**PROMPT:** In the entries below, the lines from the one with "علاوه بر این،" through the one with "در اندروید ۱۱، شمارنده‌ها" are to be copied exactly; both ends count.

**THE DATA:**
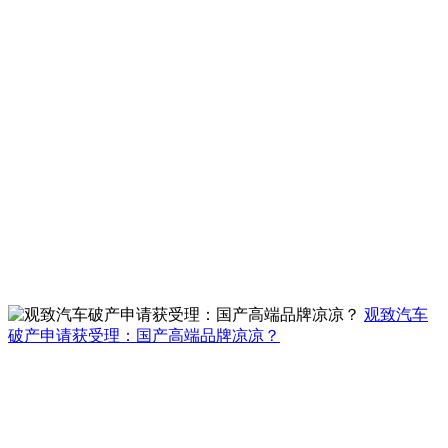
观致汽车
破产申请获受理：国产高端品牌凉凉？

---

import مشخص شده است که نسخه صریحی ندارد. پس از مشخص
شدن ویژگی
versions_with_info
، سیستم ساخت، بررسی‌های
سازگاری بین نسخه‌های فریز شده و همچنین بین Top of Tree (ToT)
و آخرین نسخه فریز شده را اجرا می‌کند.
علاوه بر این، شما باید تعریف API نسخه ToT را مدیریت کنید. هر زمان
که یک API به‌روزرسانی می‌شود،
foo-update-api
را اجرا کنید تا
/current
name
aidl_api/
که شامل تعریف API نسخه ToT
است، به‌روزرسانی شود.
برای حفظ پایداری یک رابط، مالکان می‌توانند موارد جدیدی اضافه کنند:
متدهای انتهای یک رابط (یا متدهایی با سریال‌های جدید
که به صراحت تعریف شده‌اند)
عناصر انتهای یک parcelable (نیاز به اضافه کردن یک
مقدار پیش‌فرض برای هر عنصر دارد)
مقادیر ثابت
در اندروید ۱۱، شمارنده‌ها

* * *

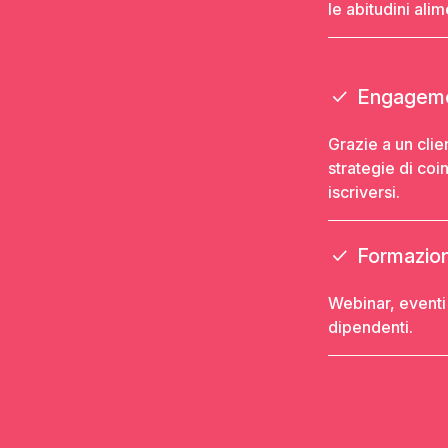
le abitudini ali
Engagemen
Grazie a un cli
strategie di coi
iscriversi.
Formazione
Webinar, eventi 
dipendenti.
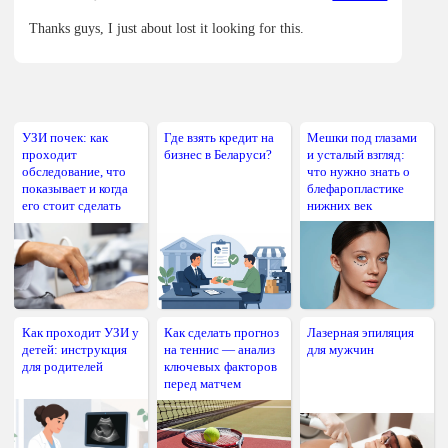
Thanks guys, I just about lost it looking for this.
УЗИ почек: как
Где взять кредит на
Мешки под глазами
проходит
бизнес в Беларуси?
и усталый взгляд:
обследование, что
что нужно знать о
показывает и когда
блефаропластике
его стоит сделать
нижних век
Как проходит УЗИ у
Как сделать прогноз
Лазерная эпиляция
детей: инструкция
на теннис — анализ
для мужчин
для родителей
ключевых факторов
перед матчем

**EXERCISE OUTPUT:**
علاوه بر این، شما باید تعریف API نسخه ToT را مدیریت کنید. هر زمان
که یک API به‌روزرسانی می‌شود،
foo-update-api
را اجرا کنید تا
/current
name
aidl_api/
که شامل تعریف API نسخه ToT
است، به‌روزرسانی شود.
برای حفظ پایداری یک رابط، مالکان می‌توانند موارد جدیدی اضافه کنند:
متدهای انتهای یک رابط (یا متدهایی با سریال‌های جدید
که به صراحت تعریف شده‌اند)
عناصر انتهای یک parcelable (نیاز به اضافه کردن یک
مقدار پیش‌فرض برای هر عنصر دارد)
مقادیر ثابت
در اندروید ۱۱، شمارنده‌ها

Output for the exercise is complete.